(Page images and extracted text)
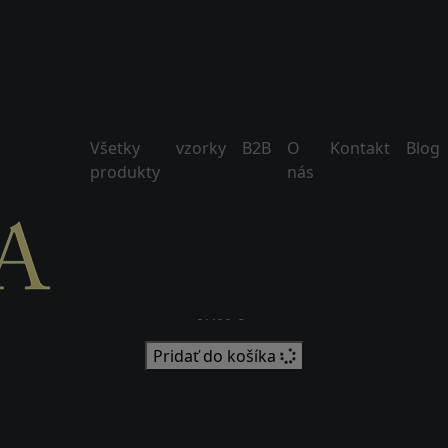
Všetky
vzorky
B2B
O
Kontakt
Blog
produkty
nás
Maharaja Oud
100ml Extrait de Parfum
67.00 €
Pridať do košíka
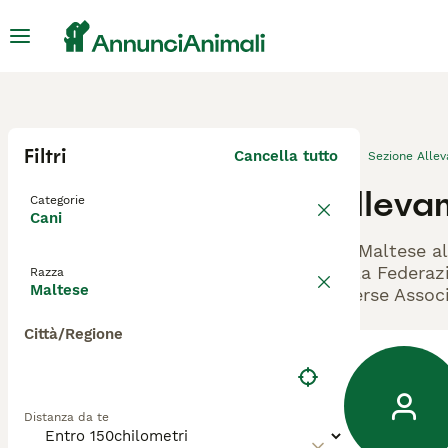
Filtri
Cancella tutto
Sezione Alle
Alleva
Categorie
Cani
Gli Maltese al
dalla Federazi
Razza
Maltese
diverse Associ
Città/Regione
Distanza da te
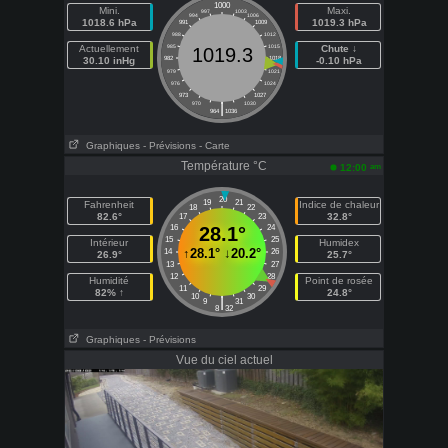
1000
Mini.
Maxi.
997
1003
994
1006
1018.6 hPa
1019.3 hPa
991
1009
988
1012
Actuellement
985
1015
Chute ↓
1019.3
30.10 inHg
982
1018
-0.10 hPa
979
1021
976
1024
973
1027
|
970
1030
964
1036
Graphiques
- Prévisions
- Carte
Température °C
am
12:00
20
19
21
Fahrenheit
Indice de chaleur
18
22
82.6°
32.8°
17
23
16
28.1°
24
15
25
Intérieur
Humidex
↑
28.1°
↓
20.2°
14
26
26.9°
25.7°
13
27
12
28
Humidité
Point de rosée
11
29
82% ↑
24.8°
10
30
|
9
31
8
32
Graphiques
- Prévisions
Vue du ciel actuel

---

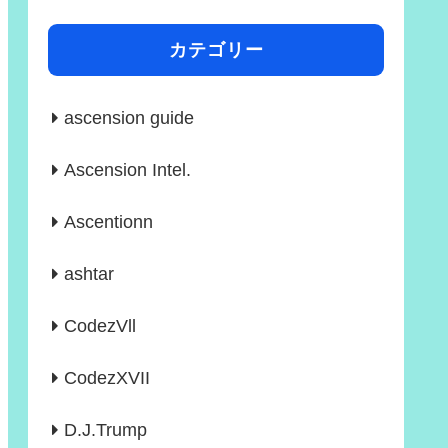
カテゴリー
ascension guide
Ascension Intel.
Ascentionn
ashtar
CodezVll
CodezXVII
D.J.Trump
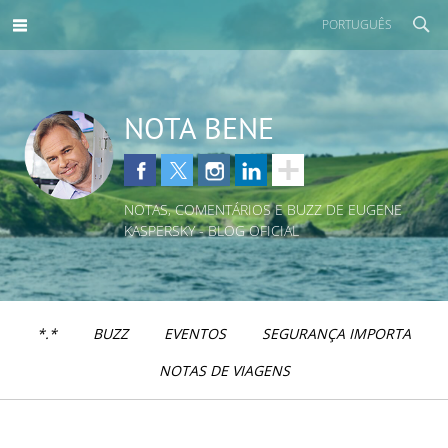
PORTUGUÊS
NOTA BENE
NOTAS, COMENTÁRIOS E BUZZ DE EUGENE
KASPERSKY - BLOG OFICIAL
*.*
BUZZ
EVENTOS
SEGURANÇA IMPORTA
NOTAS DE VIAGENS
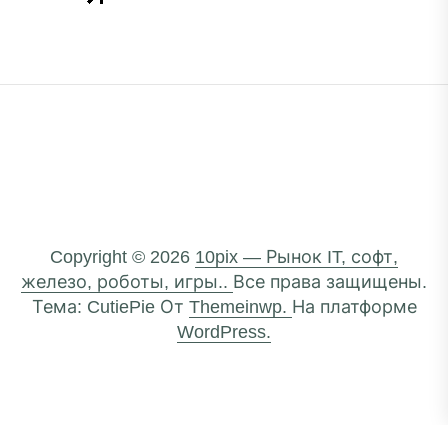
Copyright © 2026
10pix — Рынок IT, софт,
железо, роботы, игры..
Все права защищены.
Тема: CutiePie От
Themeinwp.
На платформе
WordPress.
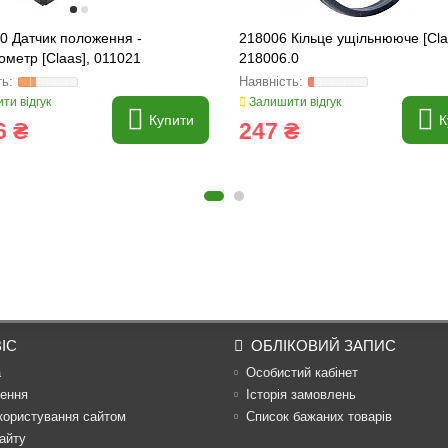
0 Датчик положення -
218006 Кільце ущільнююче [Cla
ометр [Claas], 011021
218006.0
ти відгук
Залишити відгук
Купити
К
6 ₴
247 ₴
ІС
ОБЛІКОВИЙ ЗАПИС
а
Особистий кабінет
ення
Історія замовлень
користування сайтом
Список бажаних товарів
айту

---

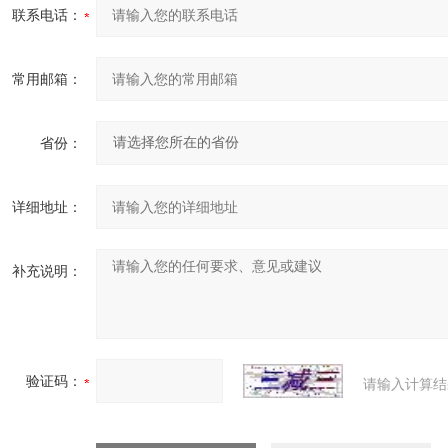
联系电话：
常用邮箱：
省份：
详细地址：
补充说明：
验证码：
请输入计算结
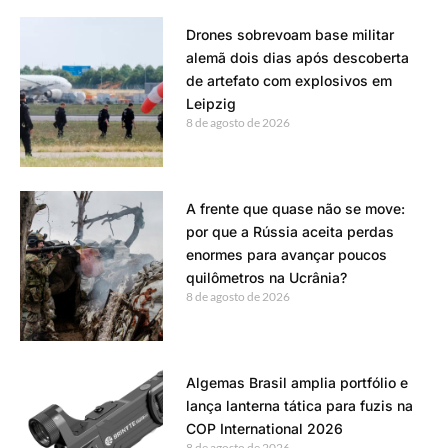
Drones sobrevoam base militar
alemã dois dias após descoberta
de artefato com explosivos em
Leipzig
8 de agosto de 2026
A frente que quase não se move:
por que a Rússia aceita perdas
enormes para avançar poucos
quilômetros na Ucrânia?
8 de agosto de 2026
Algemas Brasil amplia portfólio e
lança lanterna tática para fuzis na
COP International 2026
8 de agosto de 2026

WORK TASK:
From the records above, copy each line where the word "NOTAS" can be found.

ANSWER TO THIS TASK:
NOTAS, COMENTÁRIOS E BUZZ DE EUGENE
NOTAS DE VIAGENS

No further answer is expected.